Neuer Vorstand: Bürgerverein Scheuren ist gerettet

Neuer Vorstand im zweiten Anlauf : Bürgerverein Scheuren ist gerettet

Im zweiten Anlauf haben die Vereinsmitglieder des Bürgervereins Scheuren einen Vorstand gewählt. Die Zeit der drohenden Vereinsauflösung ist damit vorbei.

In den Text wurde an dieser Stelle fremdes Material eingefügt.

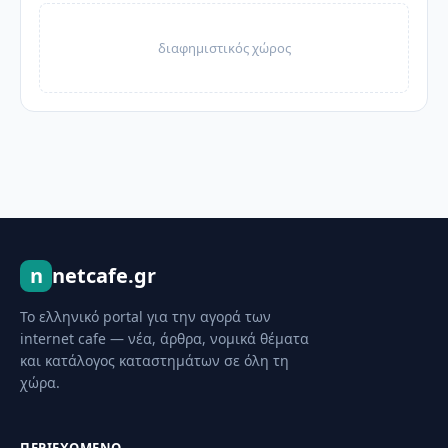
διαφημιστικός χώρος
n
netcafe.gr
Το ελληνικό portal για την αγορά των
internet cafe — νέα, άρθρα, νομικά θέματα
και κατάλογος καταστημάτων σε όλη τη
χώρα.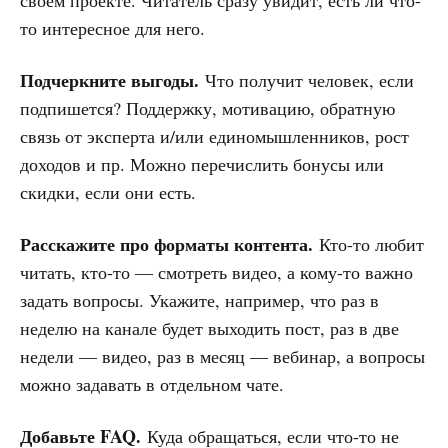
своём проекте. Читатель сразу увидит, есть ли что-
то интересное для него.
Подчеркните выгоды.
Что получит человек, если
подпишется? Поддержку, мотивацию, обратную
связь от эксперта и/или единомышленников, рост
доходов и пр. Можно перечислить бонусы или
скидки, если они есть.
Расскажите про форматы контента.
Кто-то любит
читать, кто-то — смотреть видео, а кому-то важно
задать вопросы. Укажите, например, что раз в
неделю на канале будет выходить пост, раз в две
недели — видео, раз в месяц — вебинар, а вопросы
можно задавать в отдельном чате.
Добавьте FAQ.
Куда обращаться, если что-то не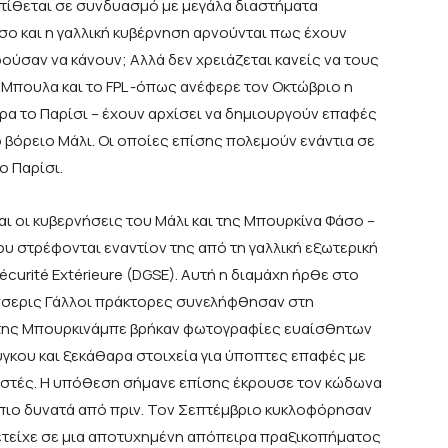
οτίθεται σε συνδυασμό με μεγάλα διαστήματα
ο και η γαλλική κυβέρνηση αρνούνται πως έχουν
ούσαν να κάνουν; Αλλά δεν χρειάζεται κανείς να τους
κ Μπουλα και το FPL -όπως ανέφερε τον Οκτώβριο η
ρα το Παρίσι – έχουν αρχίσει να δημιουργούν επαφές
 βόρειο Μάλι. Οι οποίες επίσης πολεμούν ενάντια σε
ο Παρίσι.
αι οι κυβερνήσεις του Μάλι και της Μπουρκίνα Φάσο –
υ στρέφονται εναντίον της από τη γαλλική εξωτερική
écurité Extérieure (DGSE). Αυτή η διαμάχη ήρθε στο
έσσερις Γάλλοι πράκτορες συνελήφθησαν στη
ς της Μπουρκινάμπε βρήκαν φωτογραφίες ευαίσθητων
κου και ξεκάθαρα στοιχεία για ύποπτες επαφές με
ιστές. Η υπόθεση σήμανε επίσης έκρουσε τον κώδωνα
 πιο δυνατά από πριν. Τον Σεπτέμβριο κυκλοφόρησαν
ετείχε σε μια αποτυχημένη απόπειρα πραξικοπήματος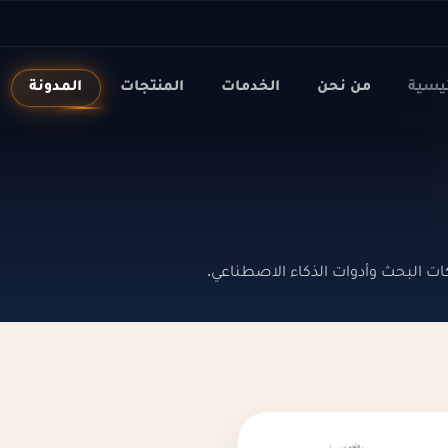
ئيسية
من نحن
الخدمات
المنتجات
المدونة
ات البحث وأدوات الذكاء الاصطناعي.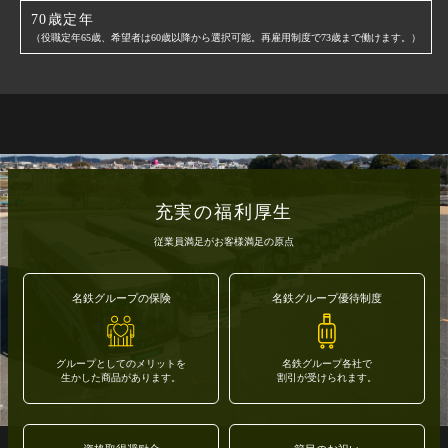
70歳定年
（役職定年65歳、希望者は60歳以降から選択可能。再雇用制度で73歳まで働けます。）
充実の福利厚生
従業員満足がお客様満足の原点
名鉄グループの保険
名鉄グループ優待制度
グループとしてのメリットを
名鉄グループ各社で
生かした商品があります。
割引が受けられます。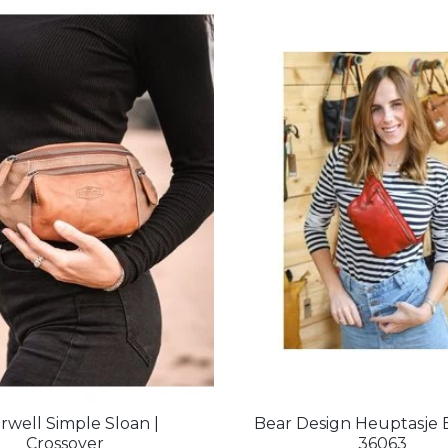
rwell Simple Sloan |
Bear Design Heuptasje
Crossover
36063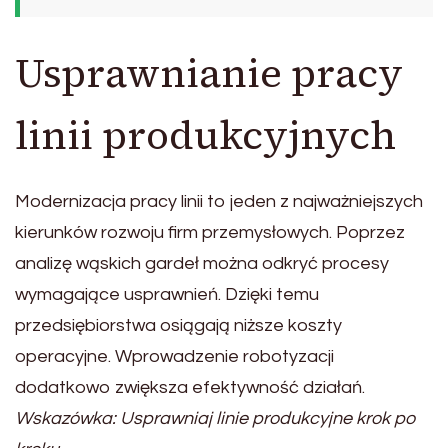
Usprawnianie pracy
linii produkcyjnych
Modernizacja pracy linii to jeden z najważniejszych
kierunków rozwoju firm przemysłowych. Poprzez
analizę wąskich gardeł można odkryć procesy
wymagające usprawnień. Dzięki temu
przedsiębiorstwa osiągają niższe koszty
operacyjne. Wprowadzenie robotyzacji
dodatkowo zwiększa efektywność działań.
Wskazówka: Usprawniaj linie produkcyjne krok po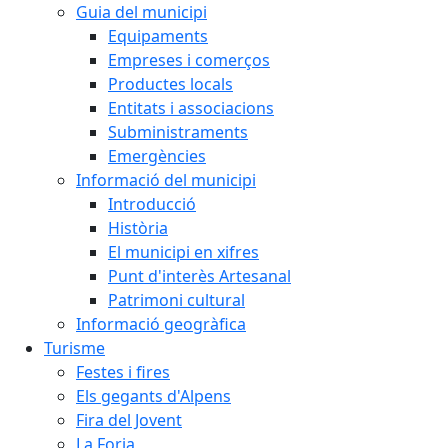
Guia del municipi
Equipaments
Empreses i comerços
Productes locals
Entitats i associacions
Subministraments
Emergències
Informació del municipi
Introducció
Història
El municipi en xifres
Punt d'interès Artesanal
Patrimoni cultural
Informació geogràfica
Turisme
Festes i fires
Els gegants d'Alpens
Fira del Jovent
La Forja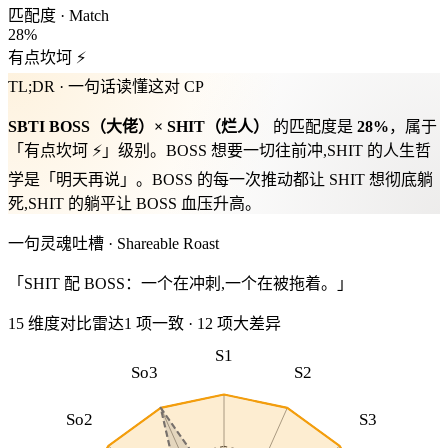
匹配度 · Match
28
%
有点坎坷 ⚡
TL;DR · 一句话读懂这对 CP
SBTI
BOSS
（
大佬
）×
SHIT
（
烂人
）
的匹配度是
28
%
，属于
「
有点坎坷 ⚡
」级别。
BOSS 想要一切往前冲,SHIT 的人生哲
学是「明天再说」。BOSS 的每一次推动都让 SHIT 想彻底躺
死,SHIT 的躺平让 BOSS 血压升高。
一句灵魂吐槽 · Shareable Roast
「SHIT 配 BOSS：一个在冲刺,一个在被拖着。」
15 维度对比雷达
1
项一致
·
12
项大差异
S1
So3
S2
So2
S3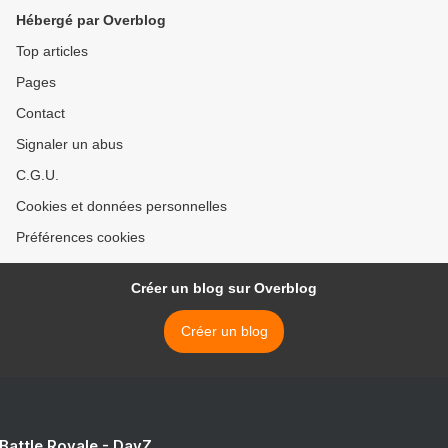
Hébergé par Overblog
Top articles
Pages
Contact
Signaler un abus
C.G.U.
Cookies et données personnelles
Préférences cookies
Créer un blog sur Overblog
Créer un blog
 Battle Royale - DayZ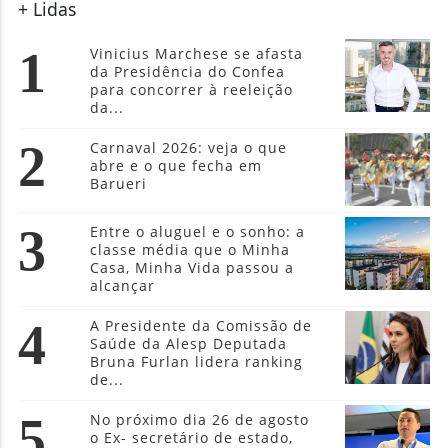
+ Lidas
1
Vinicius Marchese se afasta
da Presidência do Confea
para concorrer à reeleição
da...
2
Carnaval 2026: veja o que
abre e o que fecha em
Barueri
3
Entre o aluguel e o sonho: a
classe média que o Minha
Casa, Minha Vida passou a
alcançar
4
A Presidente da Comissão de
Saúde da Alesp Deputada
Bruna Furlan lidera ranking
de...
5
No próximo dia 26 de agosto
o Ex- secretário de estado,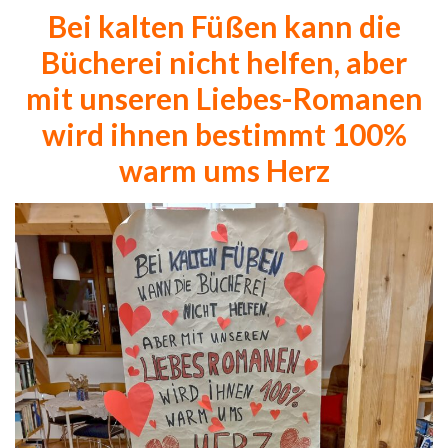
Bei kalten Füßen kann die
Bücherei nicht helfen, aber
mit unseren Liebes-Romanen
wird ihnen bestimmt 100%
warm ums Herz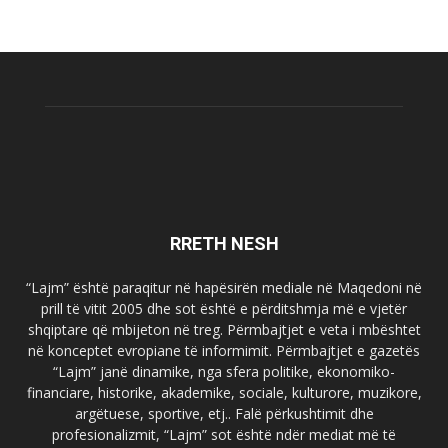
RRETH NESH
“Lajm” është paraqitur në hapësirën mediale në Maqedoni në
prill të vitit 2005 dhe sot është e përditshmja më e vjetër
shqiptare që mbijeton në treg. Përmbajtjet e veta i mbështet
në konceptet evropiane të informimit. Përmbajtjet e gazetës
“Lajm” janë dinamike, nga sfera politike, ekonomiko-
financiare, historike, akademike, sociale, kulturore, muzikore,
argëtuese, sportive, etj.. Falë përkushtimit dhe
profesionalizmit, “Lajm” sot është ndër mediat më të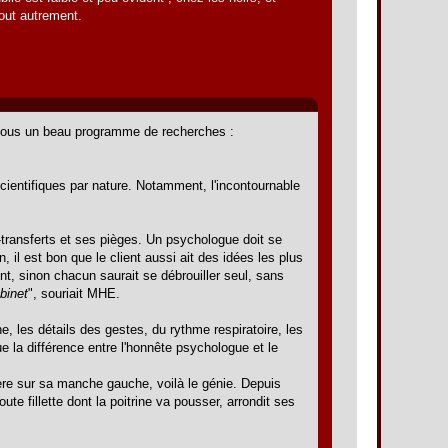
out autrement.
t vous un beau programme de recherches :
scientifiques par nature. Notamment, l'incontournable
e-transferts et ses pièges. Un psychologue doit se
n, il est bon que le client aussi ait des idées les plus
ent, sinon chacun saurait se débrouiller seul, sans
binet
", souriait MHE.
, les détails des gestes, du rythme respiratoire, les
tue la différence entre l'honnête psychologue et le
ière sur sa manche gauche, voilà le génie. Depuis
e fillette dont la poitrine va pousser, arrondit ses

Die Zeit des Notvorstands und der drohenden Vereinsauflösung ist vorbei: Die Mitglieder des Bürgervereins Scheuren haben einen neuen Vorstand. Der bisherige zweite Vorsitzende, Michael Braun, ist jetzt Vorsitzender. Bei der außerordentlichen Mitgliederversammlung im Scheurener Hof wurde er unter der Leitung von Robert Bieding einstimmig für drei Jahre als Nachfolger von Uli Koch gewählt. Sein früheres Amt übernahm Alfons Mußhoff, der bisher Schriftführer war. Mit Katja Lorenzini hat der Verein erstmals eine Geschäftsführerin.

Per Satzungsänderung war dieses Amt zuvor bei der außerordentlichen Versammlung eingeführt worden, ebenso die Aufteilung in einen geschäftsführenden Vorstand – dem noch Reinhard Wolf (1. Kassenwart), Lothar Winzen (2.Kassenwart) sowie Volker Thomalla und Markus Patterer als 1. und 2. Schriftführer angehören – und einen erweiterten Vorstand. Diesen bilden die Kirchenfähnriche, Gregor Dung und Thomas Leven, sowie die drei Beisitzer Marco Birkenbeil, Michael und Uli Koch.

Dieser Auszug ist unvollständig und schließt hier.